More on Trump v. New York

Following up on posts here and here, the U.S. Supreme Court denied a stay of President-elect Trump’s sentencing in New York 5-4. The order reads:

The application for stay presented to Justice Sotomayor and by her referred to the Court is denied for, inter alia, the following reasons. First, the alleged evidentiary violations at President-Elect Trump’s state-court trial can be addressed in the ordinary course on appeal. Second, the burden that sentencing will impose on the President-Elect’s responsibilities is relatively insubstantial in light of the trial court’s stated intent to impose a sentence of “unconditional discharge” after a brief virtual hearing.

Justice Thomas, Justice Alito, Justice Gorsuch, and Justice Kavanaugh would grant the application.

The hearing then went forward. The WSJ has this story.

As I mentioned in one of the previous posts, the immunity claim wasn’t the strongest. The best federal claim, in my view, is the due process violation of the raging bias of the prosecutor.

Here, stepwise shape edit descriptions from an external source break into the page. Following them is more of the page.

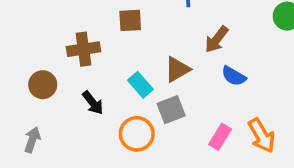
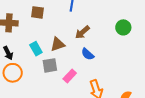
orange circle: (137, 134) -> (13, 73), moved
pink rectangle: (220, 137) -> (70, 76), moved

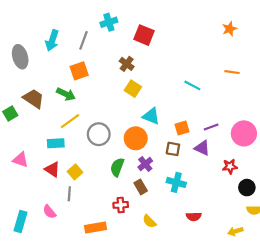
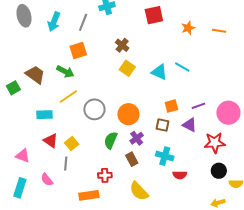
orange star: (229, 29) -> (188, 28), moved
red square: (144, 35) -> (154, 15), moved, turned -36
gray ellipse: (20, 57) -> (24, 16), moved
orange line: (232, 72) -> (219, 31), moved
cyan triangle: (151, 116) -> (159, 72), moved
cyan rectangle: (56, 143) -> (44, 115), moved
pink triangle: (20, 160) -> (23, 156), moved
red star: (230, 166) -> (215, 143), size x1.5
black circle: (247, 188) -> (219, 171), moved
red cross: (121, 205) -> (105, 175), moved
red semicircle: (194, 216) -> (180, 175), moved
yellow semicircle: (149, 221) -> (139, 191), size x1.5

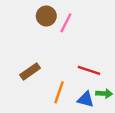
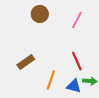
pink line: (66, 23) -> (77, 20), moved
red line: (89, 70) -> (77, 61), turned 48

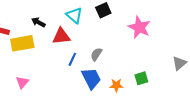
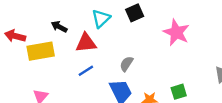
cyan triangle: (74, 15) -> (101, 19), turned 36
blue line: (72, 59) -> (86, 71), moved, turned 32

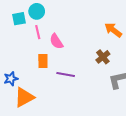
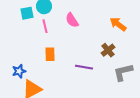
pink semicircle: (56, 41) -> (72, 20), moved
purple line: (66, 75) -> (84, 67), moved

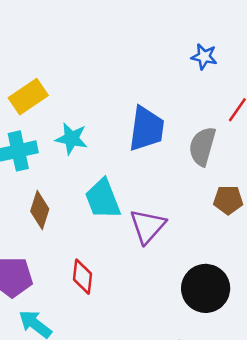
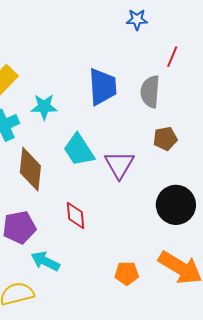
brown pentagon: (228, 200) -> (165, 139), moved
brown diamond: (40, 210) -> (30, 169), size x1.4

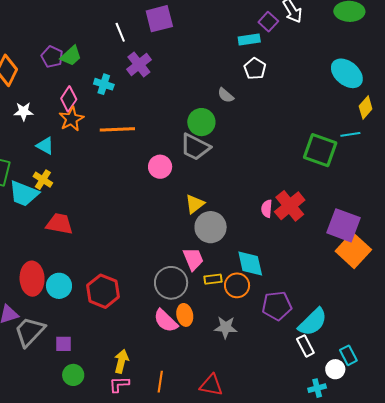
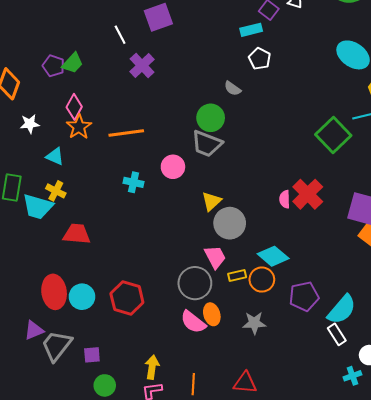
cyan cross: (104, 84) -> (134, 182), moved
green square: (320, 150) -> (333, 135), turned 32
cyan diamond: (250, 263) -> (273, 256), turned -32

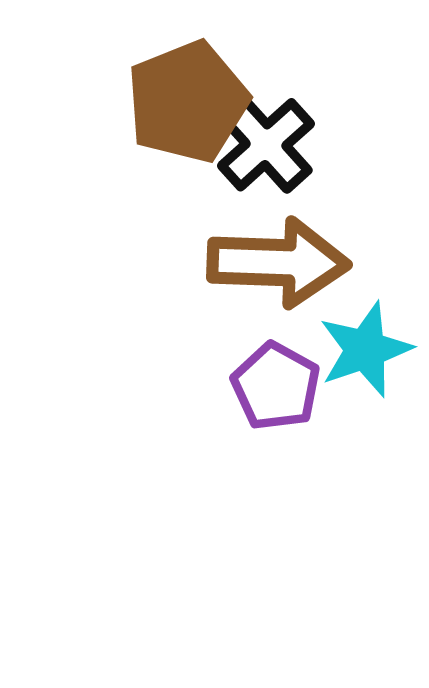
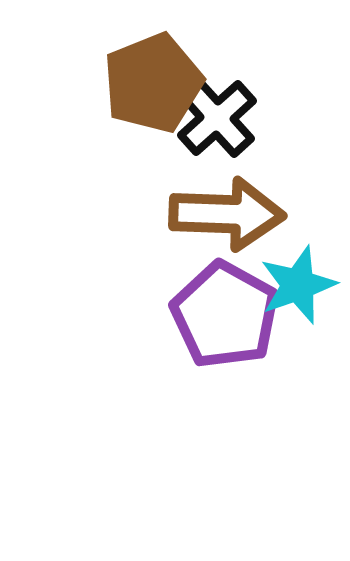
purple pentagon: (276, 386) -> (225, 315), size x1.5

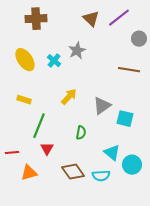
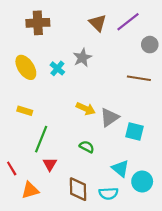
yellow arrow: (69, 97) -> (86, 109), moved, turned 72
green semicircle: (81, 133) -> (87, 147), turned -72
red line: (12, 153) -> (12, 168), turned 64
brown diamond: (73, 172) -> (78, 189), turned 35

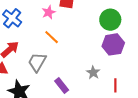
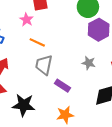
gray trapezoid: (37, 62) -> (44, 65), moved

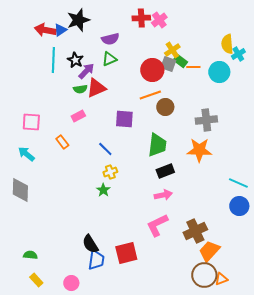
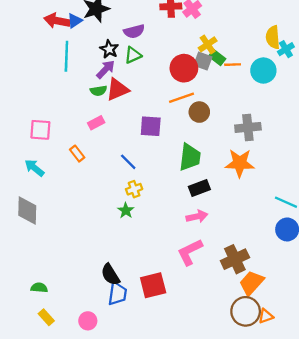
black star: (75, 60) -> (109, 49), moved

To see the huge double standard between this case and other cases where prosecutors have been recused, see this letter brief that CJLF filed in the case of a Black Lives Matter protester who shattered the back window of a car, showering a young child with broken glass. The prosecutor was recused for statements that were not directed at the defendants individually but only at people who commit lawless acts, plus a few other items, all of which pale in comparison to Alvin Bragg’s campaign promise to “get” one particular named person, Donald Trump. Yet the California Supreme Court let the BLM recusal stand.

The New York courts should have removed Bragg right out of the gate. We will see what happens as this case works its way up the appeal process.